Constance groped for words. “I think Honour was ill at ease about that last memory. That’s why she kept it to herself for so long. She was afraid of what it meant. But more afraid of discontinuing without passing it on.” She broke off, her mouth dry.
Intent, the Nine waited. Constance found it disconcerting to be the convergence point for those eyes.
She tried again. “Honour realised the interchange would cause upset. But she was one of the last people who remembered a time when women and men lived together with their children. Her memory told her it had worked. She said it was a mistake not to have fathers play a part in child-rearing – that we’d forgotten how fathers had skills to teach their children.”
“Nonsense! Their tricks are no match for a woman’s talents,” exclaimed a sister with cropped platinum hair tipped with black, her veil fluttering under the force of her protest. “Men knew it, and from the dawn of time they kept us subjugated.”
Agreement whirred from one end of the horseshoe to the other.
“Honour’s final memory is a rogue memory,” said another sister. The diamond stud in the crease of her nose flickered an icicle sparkle. “It’s damaging, disruptive and dangerous.”
“My young sister meant no offence,” intervened the mother. “This was her first interchange. No doubt inexperience has led her to misinterpret it.”
“Is that possible, Constance?” asked the Plaits Sister.

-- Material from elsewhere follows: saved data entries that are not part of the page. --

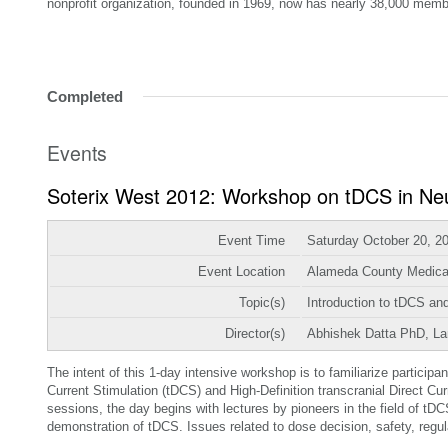
nonprofit organization, founded in 1969, now has nearly 38,000 memb
Completed
Events
Soterix West 2012: Workshop on tDCS in Ne
Event Time
Saturday October 20, 2
Event Location
Alameda County Medica
Topic(s)
Introduction to tDCS a
Director(s)
Abhishek Datta PhD, L
The intent of this 1-day intensive workshop is to familiarize participa
Current Stimulation (tDCS) and High-Definition transcranial Direct C
sessions, the day begins with lectures by pioneers in the field of t
demonstration of tDCS. Issues related to dose decision, safety, regula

Constance was quailing before the Nine’s annoyance. She had known there would be fallout from the interchange but hadn’t expected to be present for it – to witness this clamorous vexation. She closed her eyes, and saw Honour’s hand curled on top of quilt squares embroidered with messages from Beloved. Messages could be misconstrued. Was she jumbling Honour’s? All she really knew for certain was that Honour had loved her father.
She opened her eyes and looked at the Nine. “Honour believed Sisterland to be a failure. Her PS memories of her father were used in evidence.”

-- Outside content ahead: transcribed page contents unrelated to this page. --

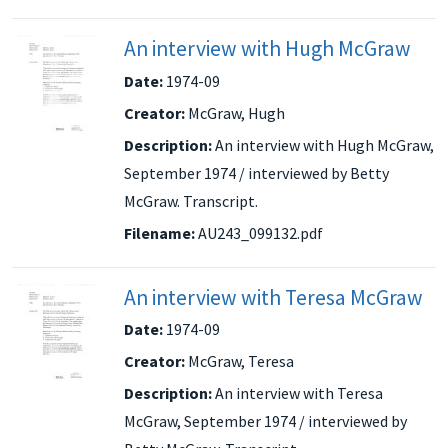
An interview with Hugh McGraw
Date:
1974-09
Creator:
McGraw, Hugh
Description:
An interview with Hugh McGraw,
September 1974 / interviewed by Betty
McGraw. Transcript.
Filename:
AU243_099132.pdf
An interview with Teresa McGraw
Date:
1974-09
Creator:
McGraw, Teresa
Description:
An interview with Teresa
McGraw, September 1974 / interviewed by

A hissing sound ensued – a group intake of breath. The Shaper Mother swooped a warning flash of the eye. But what was said couldn’t be unsaid.
One of the Nine raised a hand to head height. “We must be willing to give Constance a hearing. Even if we dislike her message.” She was among the more mature sisters, her golden hair curling soft as a baby’s under the diadem.
Even as Constance mentally positioned her among the oldest present, she realised it was an incongruous word to use about any of the Nine. Once again, she was struck by the youthful flush which created a halo effect round each of them.
The Baby-Hair Sister continued, “Understanding Honour’s memory interchange is crucial. Our repugnance at the contents shouldn’t blind us to that. Remember, she met our dearest Beloved, and laboured in the early years as Sisterland was built. But the Honour I knew saw sharing government with men as an unworkable idea. It’s always been too risky. Inevitably, they’d try to snatch power.”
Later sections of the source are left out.